A structured map of products and concepts

At its core, the Knowledge Graph is a structured map of product types, their attributes, and how concepts relate to one another. For each product type, for example a shirt— a shirt, it defines which attributes matter: brand, shape, pattern, material, and so on. These aren't just labels. The Knowledge Graph understands that "slim" refers to a fit, that "cobalt" is a shade of blue, and that a bow tie and a tie are distinct products that belong to a shared contextual category.

The structure is hierarchical, meaning it captures both broad and specific ideas. "Clothing" is a valid concept, but "tank top" is a much more precise one. When a customer searches at any level of specificity, Elevate can connect their query to the right products, regardless of whether they search for something general or something very particular.

Multilingual by design

The Knowledge Graph also handles language. If your product catalog is in Swedish or German, customers can still search in English and get relevant results. This works because the Knowledge Graph contains multilingual dictionaries that map equivalent concepts across languages. The translation happens inside Elevate without having to depend on your products being described in the right language.

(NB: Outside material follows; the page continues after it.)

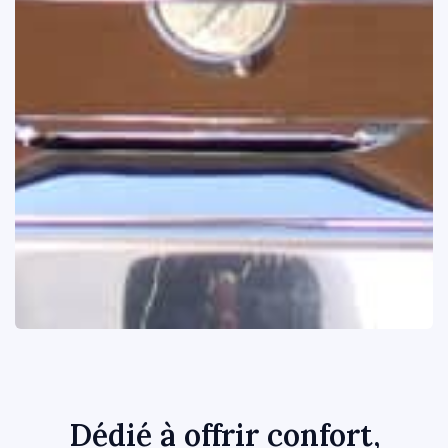
Dédié à offrir confort,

Continuously maintained and expanded

Two dedicated teams continuously maintain and improve the Knowledge Graph. One focuses on expanding and refining the product models; the other works on improving how individual customers' products are classified within them. It's a living system that evolves with new product categories, new terminology, and the needs of the retailers using it.

When applied to your catalog, the Knowledge Graph operates selectively. If you sell fashion, Elevate focuses on the parts of the graph relevant to fashion. If you're in tools and home improvement, it focuses there. The full graph is vast, spanning many industries and segments, but what matters in practice is the slice that applies to your products.

How to get the most from the Knowledge Graph

Keep your product data clean and consistent

The Knowledge Graph works best when your product data is accurate. The more consistently your catalog describes your products, with correct brands, clear titles, and well-structured attributes, the more effectively Elevate can map them to the right concepts in the graph.

Request expansions for specialist needs

For most retailers, the standard Knowledge Graph covers everything you need. However, some businesses have very specific requirements that the general model doesn't handle by default. If you sell licensed merchandise for particular sports teams, products tied to specific franchises or character brands, or operate in a highly specialized niche, the standard definitions may not go deep enough.

In those cases, reach out to your Customer Success Manager. The teams that maintain the Knowledge Graph can evaluate whether a custom expansion is appropriate for your catalog. For example, if a retailer sells merchandise for a specific sports league, Elevate can be extended to understand individual teams and return only the right ones and not just anything in the same general category.